# Visualize the proof of $\mathcal{H} = M \oplus M^{\perp}$, where $\mathcal{H}$ Hilbert space, $M$ closed subspace

### Solution:

Put $$m=(a,b,c)$$. The set $$K$$ is a copy of a set $$-M$$ shifted by $$x$$, that is $$K=\{x-\mu m:\mu\in\Bbb R\}$$ is a line. By the definition, $$x_2$$ is a point of $$K$$ closest to the origin $$O=(0,0,0)$$. Looking at the plane spanned by $$O$$ and $$K$$, we see that $$x_2$$ is the base of the altitude dropped from $$O$$ to $$K$$, that is $$x_2\in K$$ and $$\langle x_2, m\rangle=0$$. Thus $$x_2=x-\mu m=(u,v,w)-\mu (a,b,c)$$, with $$\mu=\tfrac{ua+vb+wc}{a^2+b^2+c^2}=\frac{\langle m,x\rangle}{\|m\|^2} .$$

And what is the geometric intuition of choosing $$\lambda$$ that way?

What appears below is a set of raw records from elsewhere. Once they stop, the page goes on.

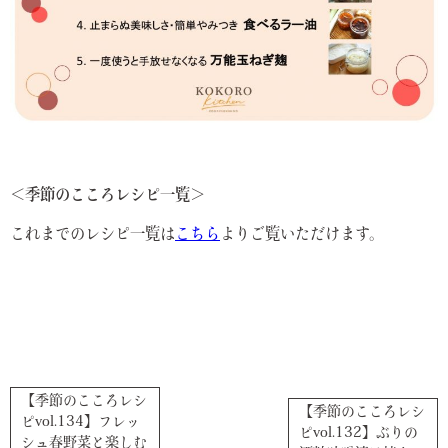
＜季節のこころレシピ一覧＞
これまでのレシピ一覧は
こちら
よりご覧いただけます。
【季節のこころレシ
【季節のこころレシ
ピvol.134】フレッ
ピvol.132】ぶりの
シュ春野菜と楽しむ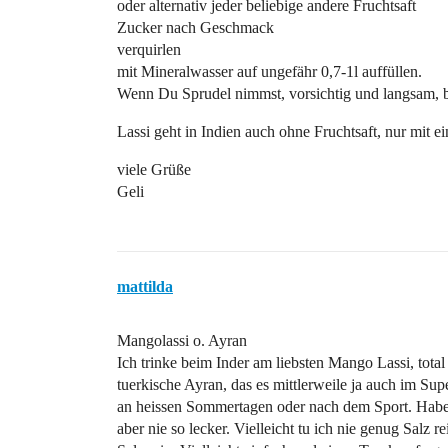
oder alternativ jeder beliebige andere Fruchtsaft
Zucker nach Geschmack
verquirlen
mit Mineralwasser auf ungefähr 0,7-1l auffüllen.
Wenn Du Sprudel nimmst, vorsichtig und langsam, bei
Lassi geht in Indien auch ohne Fruchtsaft, nur mit e
viele Grüße
Geli
mattilda
Mangolassi o. Ayran
Ich trinke beim Inder am liebsten Mango Lassi, total
tuerkische Ayran, das es mittlerweile ja auch im Supe
an heissen Sommertagen oder nach dem Sport. Habe
aber nie so lecker. Vielleicht tu ich nie genug Salz 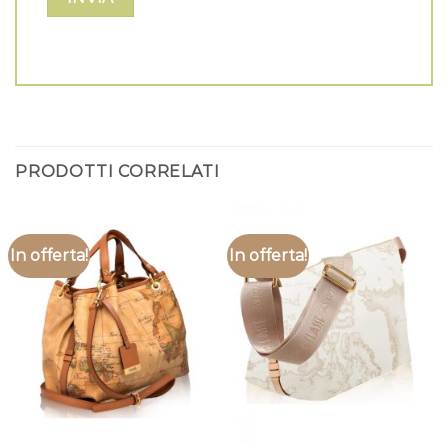
PRODOTTI CORRELATI
In offerta!
In offerta!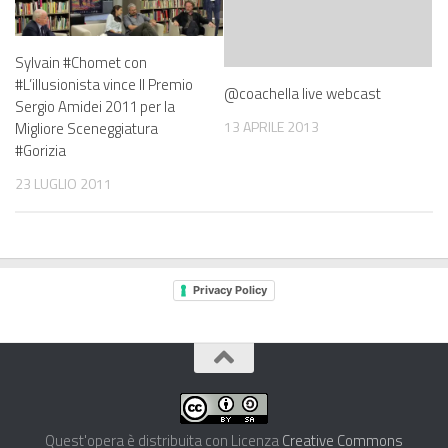
Sylvain #Chomet con
#L’illusionista vince Il Premio
@coachella live webcast
Sergio Amidei 2011 per la
13 APRILE 2013
Migliore Sceneggiatura
#Gorizia
23 LUGLIO 2011
Privacy Policy
Quest'opera è distribuita con Licenza
Creative Commons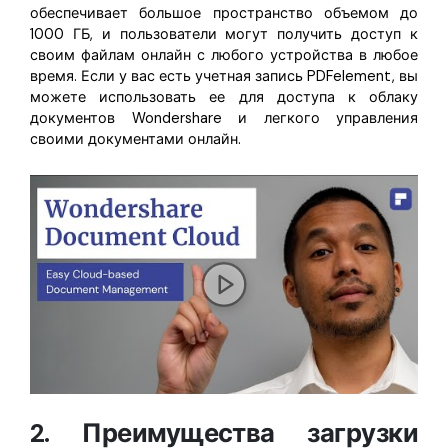
обеспечивает большое пространство объемом до
1000 ГБ, и пользователи могут получить доступ к
своим файлам онлайн с любого устройства в любое
время. Если у вас есть учетная запись PDFelement, вы
можете использовать ее для доступа к облаку
документов Wondershare и легкого управления
своими документами онлайн.
2. Преимущества загрузки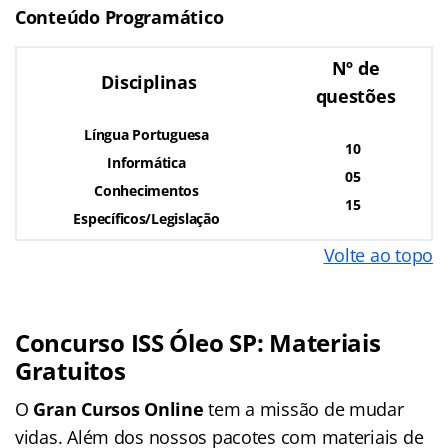
Conteúdo Programático
Nº de
Disciplinas
questões
Língua Portuguesa
10
Informática
05
Conhecimentos
15
Específicos/Legislação
Volte ao topo
Concurso ISS Óleo SP: Materiais
Gratuitos
O
Gran Cursos Online
tem a missão de mudar
vidas. Além dos nossos pacotes com materiais de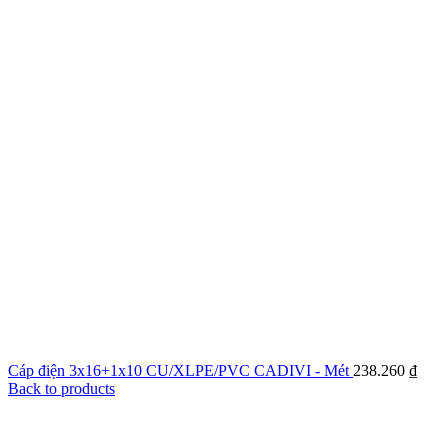
Cáp điện 3x16+1x10 CU/XLPE/PVC CADIVI - Mét
238.260
₫
Back to products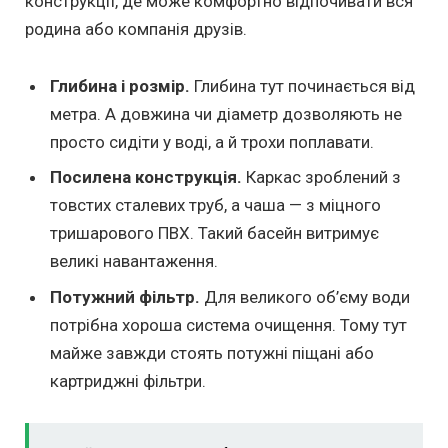
конструкції, де може комфортно відпочивати вся
родина або компанія друзів.
Глибина і розмір.
Глибина тут починається від
метра. А довжина чи діаметр дозволяють не
просто сидіти у воді, а й трохи поплавати.
Посилена конструкція.
Каркас зроблений з
товстих сталевих труб, а чаша — з міцного
тришарового ПВХ. Такий басейн витримує
великі навантаження.
Потужний фільтр.
Для великого об’єму води
потрібна хороша система очищення. Тому тут
майже завжди стоять потужні піщані або
картриджні фільтри.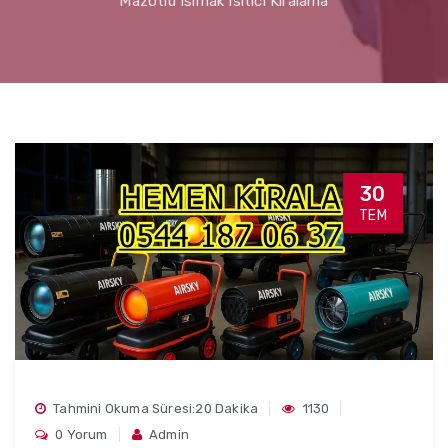
Mazotlu Isımak Isıtıcı Kiralama
30
TEM
Tahmini Okuma Süresi:20 Dakika
1130
0 Yorum
Admin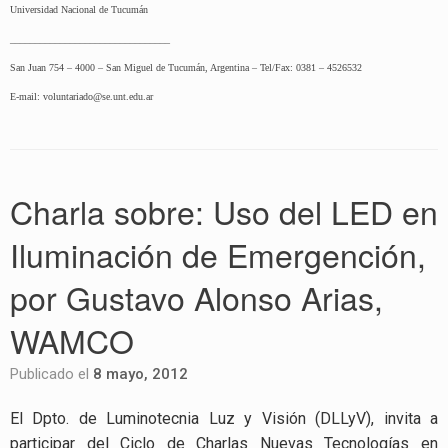
Universidad Nacional de Tucumán
________________________________
San Juan 754 – 4000 – San Miguel de Tucumán, Argentina – Tel/Fax: 0381 – 4526532
E-mail: voluntariado@se.unt.edu.ar
Charla sobre: Uso del LED en
Iluminación de Emergención,
por Gustavo Alonso Arias,
WAMCO
Publicado el
8 mayo, 2012
El Dpto. de Luminotecnia Luz y Visión (DLLyV), invita a
participar del Ciclo de Charlas Nuevas Tecnologías en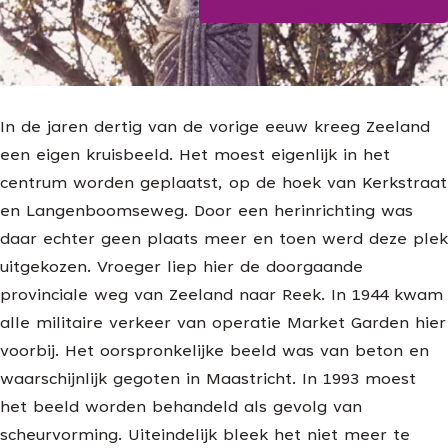
Blijf op de hoogte
g
e
In de jaren dertig van de vorige eeuw kreeg Zeeland
een eigen kruisbeeld. Het moest eigenlijk in het
centrum worden geplaatst, op de hoek van Kerkstraat
en Langenboomseweg. Door een herinrichting was
daar echter geen plaats meer en toen werd deze plek
uitgekozen. Vroeger liep hier de doorgaande
provinciale weg van Zeeland naar Reek. In 1944 kwam
alle militaire verkeer van operatie Market Garden hier
voorbij. Het oorspronkelijke beeld was van beton en
waarschijnlijk gegoten in Maastricht. In 1993 moest
het beeld worden behandeld als gevolg van
scheurvorming. Uiteindelijk bleek het niet meer te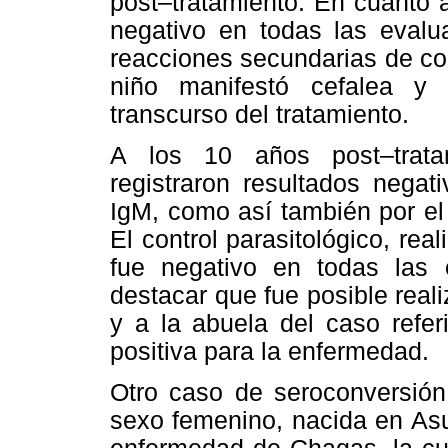
post–tratamiento. En cuanto a
negativo en todas las evalu
reacciones secundarias de co
niño manifestó cefalea y
transcurso del tratamiento.
A los 10 años post–tratam
registraron resultados negat
IgM, como así también por el
El control parasitológico, rea
fue negativo en todas las 
destacar que fue posible real
y a la abuela del caso refer
positiva para la enfermedad.
Otro caso de seroconversión
sexo femenino, nacida en Asu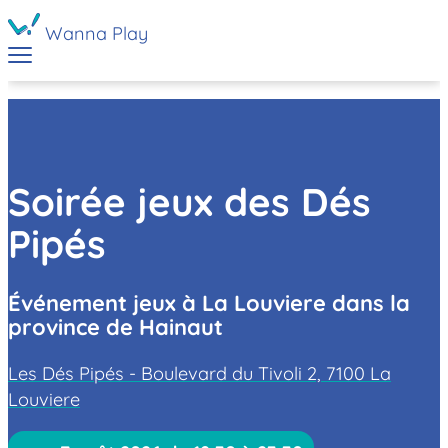
Wanna Play
Soirée jeux des Dés
Pipés
Événement jeux à La Louviere dans la
province de Hainaut
Les Dés Pipés - Boulevard du Tivoli 2, 7100 La
Louviere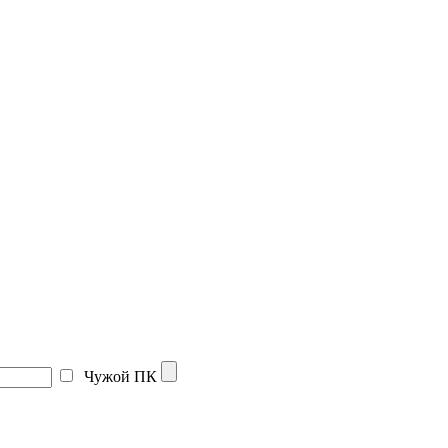
Чужой ПК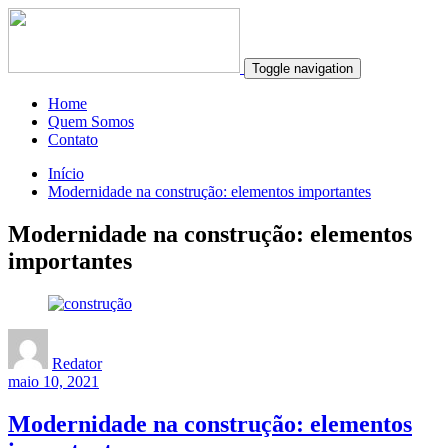
Toggle navigation
Home
Quem Somos
Contato
Início
Modernidade na construção: elementos importantes
Modernidade na construção: elementos
importantes
Redator
maio 10, 2021
Modernidade na construção: elementos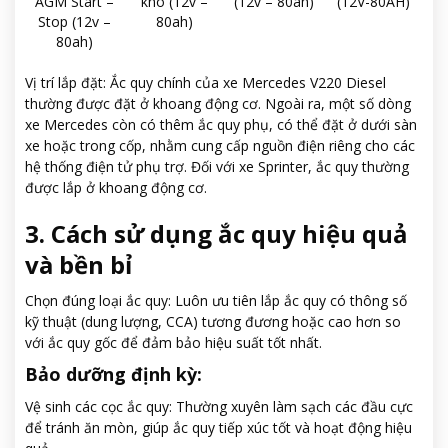
AGM Start –
khô (12v –
(12v – 80ah)
(12V-80AH)
Stop (12v –
80ah)
80ah)
Vị trí lắp đặt: Ắc quy chính của xe Mercedes V220 Diesel
thường được đặt ở khoang động cơ. Ngoài ra, một số dòng
xe Mercedes còn có thêm ắc quy phụ, có thể đặt ở dưới sàn
xe hoặc trong cốp, nhằm cung cấp nguồn điện riêng cho các
hệ thống điện tử phụ trợ. Đối với xe Sprinter, ắc quy thường
được lắp ở khoang động cơ.
3. Cách sử dụng ắc quy hiệu quả
và bền bỉ
Chọn đúng loại ắc quy: Luôn ưu tiên lắp ắc quy có thông số
kỹ thuật (dung lượng, CCA) tương đương hoặc cao hơn so
với ắc quy gốc để đảm bảo hiệu suất tốt nhất.
Bảo dưỡng định kỳ:
Vệ sinh các cọc ắc quy: Thường xuyên làm sạch các đầu cực
để tránh ăn mòn, giúp ắc quy tiếp xúc tốt và hoạt động hiệu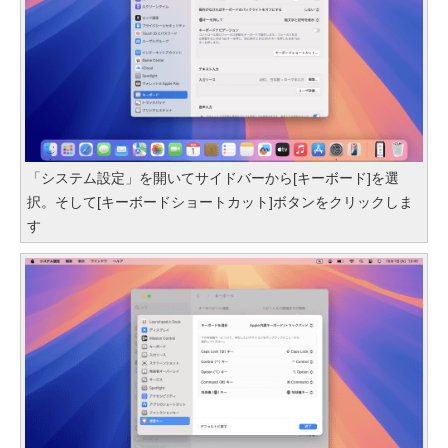
「システム設定」を開いてサイドバーから[キーボード]を選
択。そして[キーボードショートカット]ボタンをクリックしま
す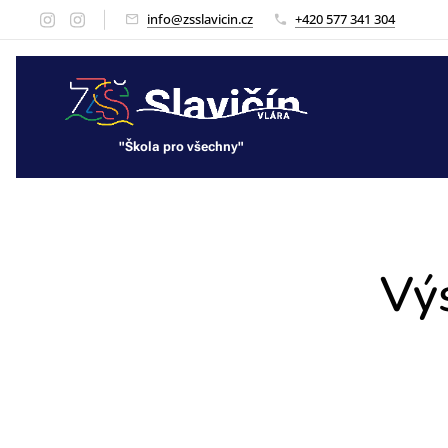
info@zsslavicin.cz
+420 577 341 304
"Škola pro všechny"
"Škola pro všechny"
Výs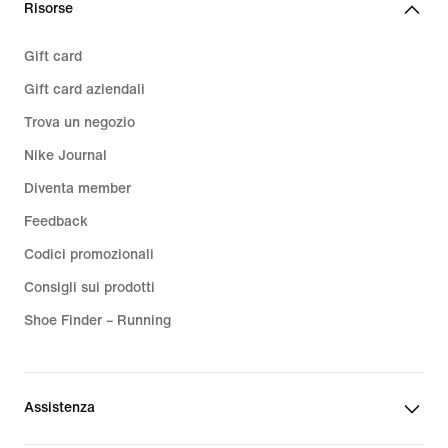
Risorse
Gift card
Gift card aziendali
Trova un negozio
Nike Journal
Diventa member
Feedback
Codici promozionali
Consigli sui prodotti
Shoe Finder – Running
Assistenza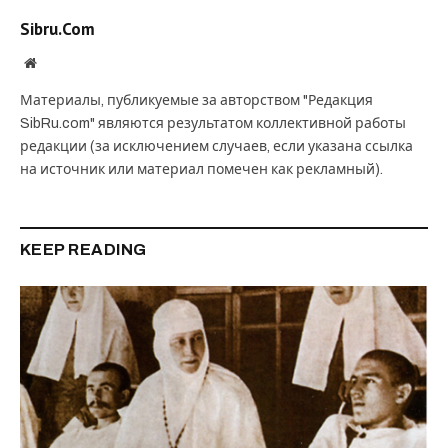
Sibru.Com
Website
Материалы, публикуемые за авторством "Редакция
SibRu.com" являются результатом коллективной работы
редакции (за исключением случаев, если указана ссылка
на источник или материал помечен как рекламный).
KEEP READING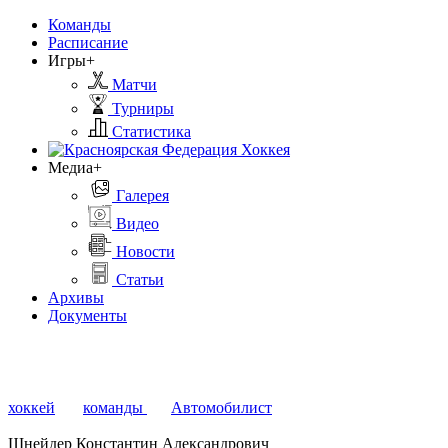
Команды
Расписание
Игры+
Матчи
Турниры
Статистика
Медиа+
Галерея
Видео
Новости
Статьи
Архивы
Документы
хоккей
команды
Автомобилист
Шнейдер Константин Александрович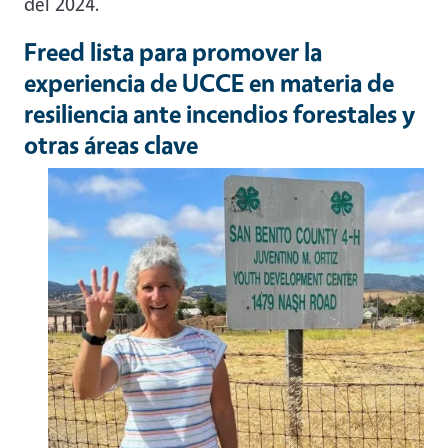
del 2024.
Freed lista para promover la
experiencia de UCCE en materia de
resiliencia ante incendios forestales y
otras áreas clave
Image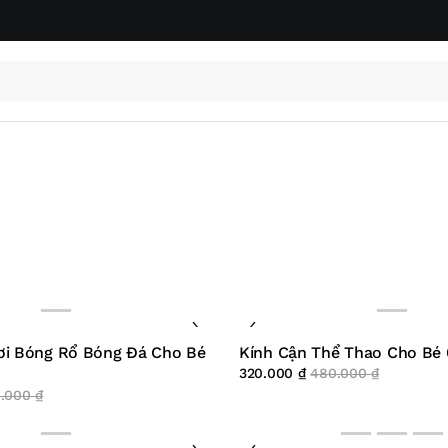
ơi Bóng Rổ Bóng Đá Cho Bé
Kính Cận Thể Thao Cho Bé
320.000
₫
480.000
₫
0.000
₫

In order to obtain the best from the inequality $$\| x_2 \|^2 \le \| x_2 - \lambda y \|^2$$ we pick $$\lambda$$ which minimizes its right hand side. For this we need $$x_2 - \lambda y$$ be the base of the altitude dropped from $$O$$ to the line $$\{x_2-\lambda y:\lambda\in\Bbb R\}$$. Similarly to the above we see that this is attained when $$\lambda := \frac{\langle x_2, y \rangle}{\langle y, y, \rangle}$$.